Schedule 3 might shrink the soul of cannabis
I love small farms. I love weird cuts, careful cures, and jars with stories. That is why the talk about moving cannabis to Schedule 3 makes my stomach clench. On paper it sounds like progress. In the real world it could tilt the field toward the biggest operators and make it even harder for small growers to breathe.
This is not panic. It is a reality check.
What changes and what does not
Schedule 3 would likely remove the 280E tax penalty so operators can deduct normal business expenses again. That is real relief. What it does not do is legalize state markets or turn dispensaries into pharmacies. The only truly federal lane under Schedule 3 looks like prescription products that live under FDA and DEA rules. That lane rewards scale, lawyers, and long timelines.
So yes, 280E relief helps. But it arrives with a door that opens to pharma-style compliance. That is not where most craft farms live.
How this lands on a small farm
Fixed costs hit different when you are small. Registration fees, security upgrades, inventory controls, documented SOPs, audits, and more testing time do not spread neatly over modest harvests. They show up as a bigger slice of every jar.
You already know the rest. Price compression. Slow pays. Returns. Discounts to keep shelves moving. Staff who do three jobs. Now imagine layering on more federal-style compliance and trying to do it on craft margins. Big operators can amortize. Small operators absorb.
Consumers are part of this story
When small farms bow out, shelves get blander. You see lots of labels owned by a few companies, and fewer growers who talk terps and soil. Prices can creep up because compliance adds cost and consolidation reduces competition. Culture thins. That local, human feeling gets replaced by focus group product.
If a company brings an FDA approved cannabis medicine to market, it will sit in the prescription world. That will not replace your state shop, but it will live next to it. Two systems. Two rules. Two very different vibes.
Washington quick note
For Washington shops and grows, your world stays under state rules unless the state changes them. The 37 percent excise tax at the counter does not vanish because of federal rescheduling. Testing still follows Washington panels. Interstate remains closed until Congress or DOJ says otherwise. Federal tax relief would help, but the core business pressures in this state remain the same.
Is it really progress?
People say hooray for progress. I want progress too. I want safe, tested, fairly priced cannabis that still tastes like a farm, not a factory. But progress that only fits the biggest players is not progress for the whole plant. It is consolidation dressed up as a win.

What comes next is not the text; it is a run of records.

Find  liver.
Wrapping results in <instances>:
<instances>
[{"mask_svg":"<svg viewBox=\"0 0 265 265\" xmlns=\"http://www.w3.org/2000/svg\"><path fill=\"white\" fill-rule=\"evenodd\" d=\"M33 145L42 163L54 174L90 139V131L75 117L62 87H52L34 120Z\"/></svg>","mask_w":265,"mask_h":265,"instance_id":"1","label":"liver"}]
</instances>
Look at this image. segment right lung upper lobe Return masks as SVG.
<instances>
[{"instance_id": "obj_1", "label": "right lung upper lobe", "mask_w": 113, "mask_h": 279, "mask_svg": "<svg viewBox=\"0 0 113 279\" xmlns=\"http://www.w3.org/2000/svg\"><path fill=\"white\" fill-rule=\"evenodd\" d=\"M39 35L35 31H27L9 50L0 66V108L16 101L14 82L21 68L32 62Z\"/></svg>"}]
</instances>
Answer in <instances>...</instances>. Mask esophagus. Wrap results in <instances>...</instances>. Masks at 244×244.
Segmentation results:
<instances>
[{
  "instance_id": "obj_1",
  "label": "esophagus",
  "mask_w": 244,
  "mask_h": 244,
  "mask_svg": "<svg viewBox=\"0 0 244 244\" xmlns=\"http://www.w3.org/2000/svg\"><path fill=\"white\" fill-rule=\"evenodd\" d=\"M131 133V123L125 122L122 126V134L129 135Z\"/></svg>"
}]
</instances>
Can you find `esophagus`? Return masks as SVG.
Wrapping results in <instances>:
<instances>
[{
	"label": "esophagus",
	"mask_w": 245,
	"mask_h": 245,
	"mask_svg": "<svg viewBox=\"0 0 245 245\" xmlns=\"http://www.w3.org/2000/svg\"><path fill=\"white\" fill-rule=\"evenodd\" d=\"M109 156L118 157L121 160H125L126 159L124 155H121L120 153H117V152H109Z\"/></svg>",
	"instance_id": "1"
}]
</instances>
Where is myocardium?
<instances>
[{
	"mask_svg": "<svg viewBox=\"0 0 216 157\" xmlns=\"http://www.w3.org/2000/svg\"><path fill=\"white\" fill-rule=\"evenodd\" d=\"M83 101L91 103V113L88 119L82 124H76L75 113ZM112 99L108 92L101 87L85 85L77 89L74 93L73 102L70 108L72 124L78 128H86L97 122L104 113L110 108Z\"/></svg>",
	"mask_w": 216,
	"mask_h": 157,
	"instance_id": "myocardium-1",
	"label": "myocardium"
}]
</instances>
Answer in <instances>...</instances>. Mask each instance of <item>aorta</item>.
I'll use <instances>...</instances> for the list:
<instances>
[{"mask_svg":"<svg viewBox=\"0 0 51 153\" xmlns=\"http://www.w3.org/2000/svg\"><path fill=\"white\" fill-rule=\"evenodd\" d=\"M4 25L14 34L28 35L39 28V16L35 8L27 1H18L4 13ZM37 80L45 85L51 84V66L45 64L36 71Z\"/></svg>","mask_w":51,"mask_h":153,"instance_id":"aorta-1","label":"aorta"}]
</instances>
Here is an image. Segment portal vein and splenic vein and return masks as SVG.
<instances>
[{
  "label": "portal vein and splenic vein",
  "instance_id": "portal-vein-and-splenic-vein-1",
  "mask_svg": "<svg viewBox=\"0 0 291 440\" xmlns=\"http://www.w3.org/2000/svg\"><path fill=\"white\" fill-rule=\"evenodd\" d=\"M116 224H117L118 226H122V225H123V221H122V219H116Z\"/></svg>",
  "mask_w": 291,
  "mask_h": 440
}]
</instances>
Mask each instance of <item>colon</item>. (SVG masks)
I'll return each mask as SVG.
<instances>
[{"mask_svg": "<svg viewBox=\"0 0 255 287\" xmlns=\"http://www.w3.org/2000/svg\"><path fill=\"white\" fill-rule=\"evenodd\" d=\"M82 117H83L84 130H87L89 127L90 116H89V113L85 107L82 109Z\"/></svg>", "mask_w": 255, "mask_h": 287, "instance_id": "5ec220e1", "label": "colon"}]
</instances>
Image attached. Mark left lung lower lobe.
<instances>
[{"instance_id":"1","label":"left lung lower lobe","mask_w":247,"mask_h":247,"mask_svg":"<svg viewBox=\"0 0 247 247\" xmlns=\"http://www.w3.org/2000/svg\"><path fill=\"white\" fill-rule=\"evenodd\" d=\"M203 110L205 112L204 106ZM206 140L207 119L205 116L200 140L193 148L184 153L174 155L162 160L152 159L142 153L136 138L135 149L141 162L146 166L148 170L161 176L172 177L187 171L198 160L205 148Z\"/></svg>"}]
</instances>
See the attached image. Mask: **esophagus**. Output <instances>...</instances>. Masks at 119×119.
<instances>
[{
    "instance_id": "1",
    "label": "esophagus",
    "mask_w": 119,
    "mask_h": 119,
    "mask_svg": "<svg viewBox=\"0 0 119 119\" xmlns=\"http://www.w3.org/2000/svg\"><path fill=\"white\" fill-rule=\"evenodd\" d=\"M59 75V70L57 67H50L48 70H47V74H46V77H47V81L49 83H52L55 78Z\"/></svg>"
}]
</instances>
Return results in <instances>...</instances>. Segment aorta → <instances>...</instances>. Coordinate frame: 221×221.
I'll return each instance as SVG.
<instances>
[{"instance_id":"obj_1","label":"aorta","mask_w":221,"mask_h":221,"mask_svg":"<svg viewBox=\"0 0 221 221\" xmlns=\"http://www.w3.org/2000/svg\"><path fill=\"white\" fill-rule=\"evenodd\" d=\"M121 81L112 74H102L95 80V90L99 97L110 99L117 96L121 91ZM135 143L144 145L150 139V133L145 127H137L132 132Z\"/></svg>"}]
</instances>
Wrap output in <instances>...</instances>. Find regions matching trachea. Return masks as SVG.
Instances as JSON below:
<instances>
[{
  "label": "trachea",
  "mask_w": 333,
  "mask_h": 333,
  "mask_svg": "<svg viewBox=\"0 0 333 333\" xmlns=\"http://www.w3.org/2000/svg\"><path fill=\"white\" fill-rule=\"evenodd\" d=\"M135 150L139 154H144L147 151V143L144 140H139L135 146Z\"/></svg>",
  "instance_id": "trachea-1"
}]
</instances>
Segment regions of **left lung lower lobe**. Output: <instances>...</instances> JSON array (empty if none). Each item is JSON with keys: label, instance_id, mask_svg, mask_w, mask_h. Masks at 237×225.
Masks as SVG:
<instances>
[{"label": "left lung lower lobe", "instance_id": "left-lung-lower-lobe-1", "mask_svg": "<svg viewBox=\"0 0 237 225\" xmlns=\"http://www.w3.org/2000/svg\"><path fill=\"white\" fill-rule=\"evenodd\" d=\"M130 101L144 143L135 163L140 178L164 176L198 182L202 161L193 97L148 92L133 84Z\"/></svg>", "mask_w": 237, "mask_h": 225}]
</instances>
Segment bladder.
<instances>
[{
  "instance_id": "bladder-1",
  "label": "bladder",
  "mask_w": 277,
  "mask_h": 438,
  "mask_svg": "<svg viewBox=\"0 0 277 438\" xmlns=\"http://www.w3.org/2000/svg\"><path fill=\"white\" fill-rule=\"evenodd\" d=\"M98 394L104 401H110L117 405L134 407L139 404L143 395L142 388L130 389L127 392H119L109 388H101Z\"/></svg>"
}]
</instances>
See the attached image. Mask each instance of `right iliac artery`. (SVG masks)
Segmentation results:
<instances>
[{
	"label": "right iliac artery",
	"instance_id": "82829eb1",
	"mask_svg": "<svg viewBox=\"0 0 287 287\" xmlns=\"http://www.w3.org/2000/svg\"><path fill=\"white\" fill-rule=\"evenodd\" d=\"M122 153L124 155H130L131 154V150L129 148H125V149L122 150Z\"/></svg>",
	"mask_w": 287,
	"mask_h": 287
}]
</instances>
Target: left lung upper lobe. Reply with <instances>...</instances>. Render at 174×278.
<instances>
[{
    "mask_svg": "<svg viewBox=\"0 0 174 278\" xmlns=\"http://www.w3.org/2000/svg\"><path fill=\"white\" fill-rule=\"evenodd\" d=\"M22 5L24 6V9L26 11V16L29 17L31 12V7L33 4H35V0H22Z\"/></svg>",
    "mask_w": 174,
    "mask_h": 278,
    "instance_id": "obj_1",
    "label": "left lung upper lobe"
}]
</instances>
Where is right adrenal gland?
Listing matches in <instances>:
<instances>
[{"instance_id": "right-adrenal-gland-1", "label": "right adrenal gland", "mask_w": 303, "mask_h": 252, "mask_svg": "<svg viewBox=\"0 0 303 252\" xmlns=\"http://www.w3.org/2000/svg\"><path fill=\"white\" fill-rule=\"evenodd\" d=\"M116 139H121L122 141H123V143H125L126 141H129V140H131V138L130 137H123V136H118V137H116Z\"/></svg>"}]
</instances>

Small farms are already running on pennies. Add new fixed costs and a second, pharma-style lane, and you do not get more diversity. You get fewer jars from people who actually love this work.
What I want to see instead
Clear federal rules that fit agriculture, not just pharmaceuticals. National safety standards that a small farm can meet without losing the farm. Banking and insurance that reward good operators. Scaled compliance tiers that treat craft like craft, the way some food and beverage programs do for small producers. Keep Cannabis Craft!